Last month, we introduced our Digital Audio Recorder by looking at the basics of timer interrupts and how the Arduino Uno’s ATMEGA328P controller can be programmed to create precise timing intervals ideal for audio sampling. We also looked at the ‘double buffering’ technique that allows us to simultaneously record samples and save data to the flash card every 45microseconds.
Well, a month is a long time in tech and we’ve made some major changes and improvements – including boosting the sample rate maximum from 22.05kHz to as high as 48kHz (reliant on the microSD card). We’ll explain how, but first, we’ll look at the FAT filesystem and how we implemented Microsoft’s WAV file structure to enable the recorded file to play almost anywhere.
Like many audio file formats, WAV has a structure designed so that when the file is loaded into any suitable media player, it knows how to play it. Otherwise, the file is just random data. The key is the initial 44-byte data block known as the ‘WAV file header’, which identifies the file and holds important information on the sample size, bit depth, number of channels and so on. This is what our recorder must create as it begins recording.
Last month, we looked at the microSD card interface and basic flash card storage alignment, but before we get to creating the WAV header, we first have to understand how data is arranged on and written to the card.

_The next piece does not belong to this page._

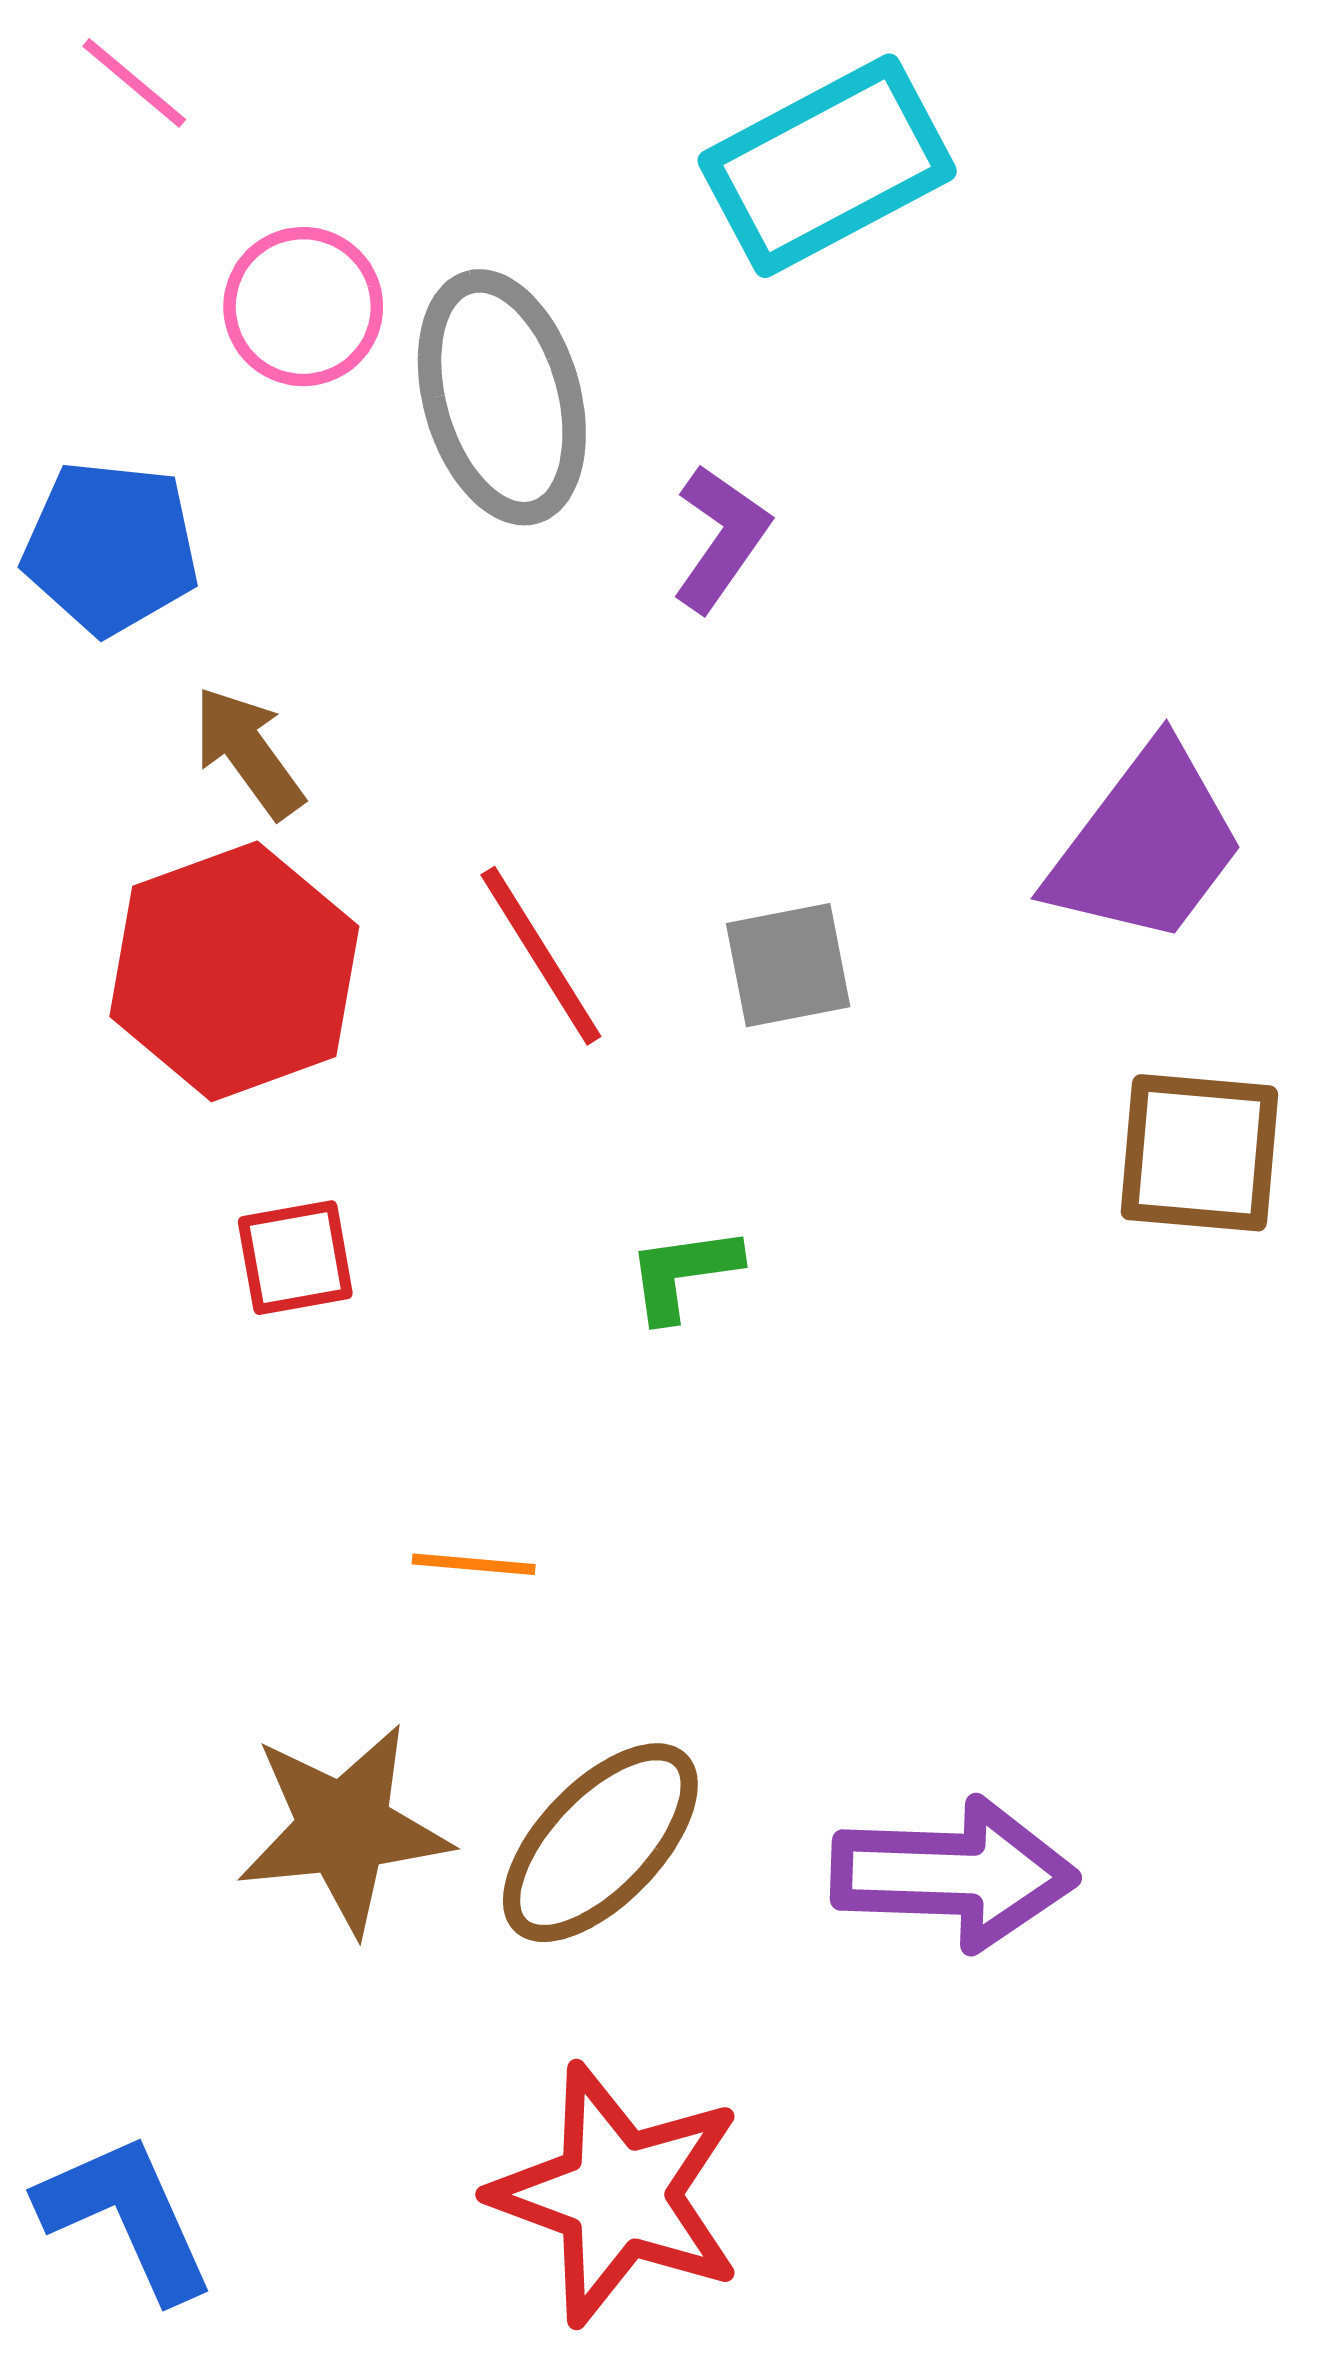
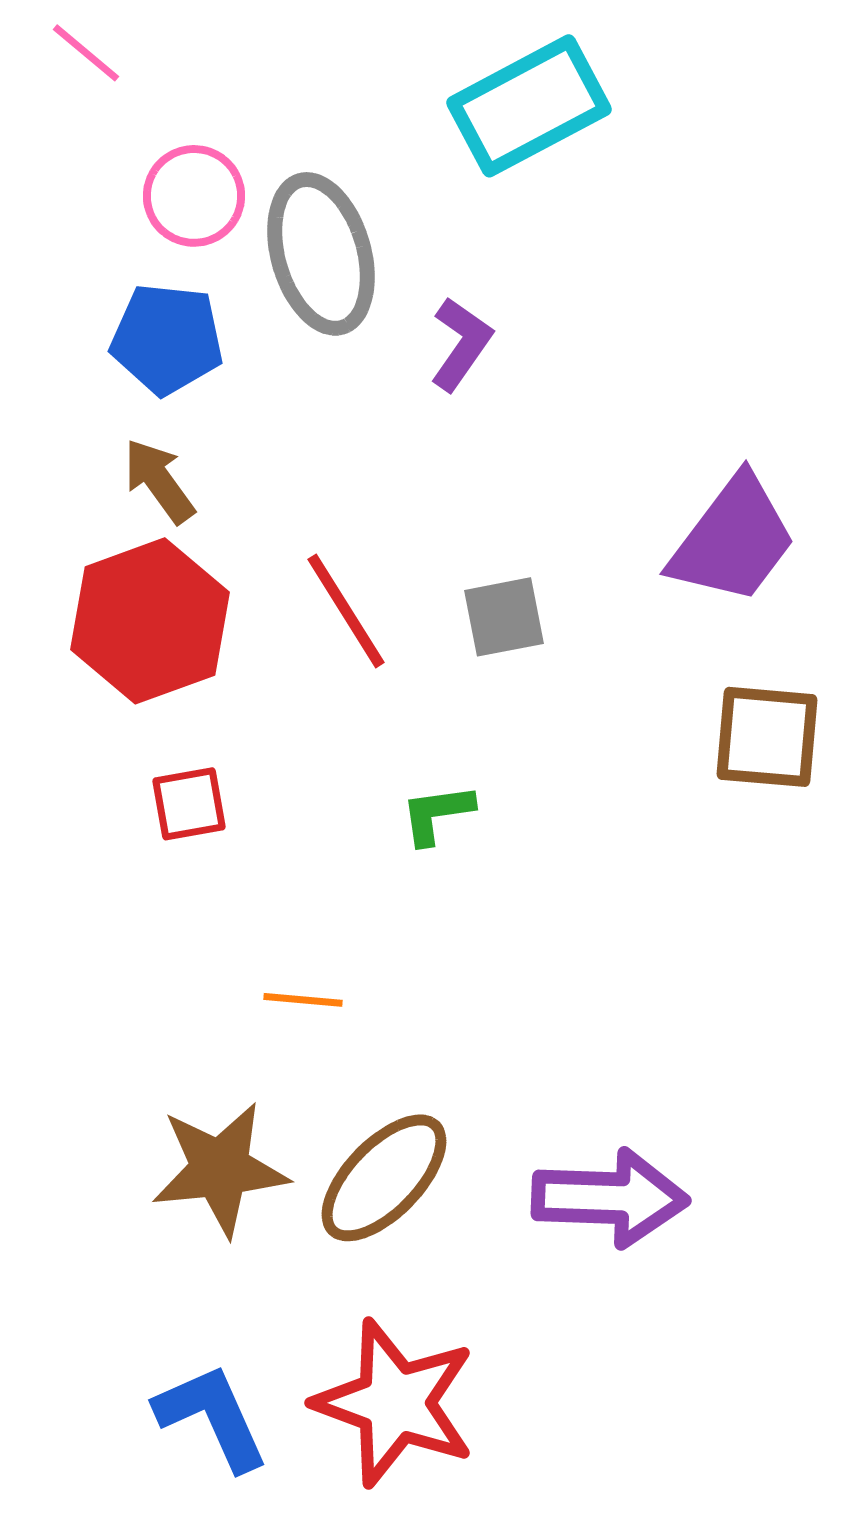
blue pentagon: (111, 547) -> (167, 339), moved
blue L-shape: (126, 2216) -> (212, 1417), moved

Every storage device needs a file system, a way of knowing what’s stored where and arguably the most common is Microsoft’s File Allocation Table filesystem or FAT. Arduino supports file storage with the SD library using FAT16 or FAT32 structures, but to improve performance, we’re using the new-and-improved sdfatlib library.
There are two standard ways to write data to storage – you can write it as ASCII text, where each character requires one byte of storage; or you can write it in more efficient binary form. To write a WAV file, we need this second form, but before we can get started, there are other limitations we need to get around.
If we look back at the WAV file header, it contains small memory blocks or ‘chunks’, with each one defining a parameter of the audio inside, whether it’s the sample rate, file size, bit depth or so on. Some of those blocks are two-bytes wide, most are four-bytes. The problem we have with the sdfatlib library is that while it supports both ASCII and binary writing, it can only write in binary format one byte per command, so before we can write these WAVE blocks as datatypes, we have to convert them to bytes and write them to the card one byte at a time.
WAV file format
So let’s go back to the WAV file format and that 44-byte header. The wave header is written to the card in the writeWavHeader() method with the basic structure you can see in the block diagram. Here it is in detail, starting with the file ID:
- Offset 0 (4 bytes length) – ChunkID. This contains the four ASCII characters ‘RIFF’ (Resource Interchange File Format) and identifies the file.
- Offset 4 (4) – FileSize. The overall size of the file, the four bytes (32-bits) gives us a 4GB maximum filesize (written after the recording is completed).
- Offset 8 (4) – Format. The four ASCII characters ‘WAVE’ indicate standard WAV format.
The next 24-bytes tell us specific parameters of the audio:
- Offset 12 (4) – SubID. This contains the characters ‘fmt ‘ (including the space).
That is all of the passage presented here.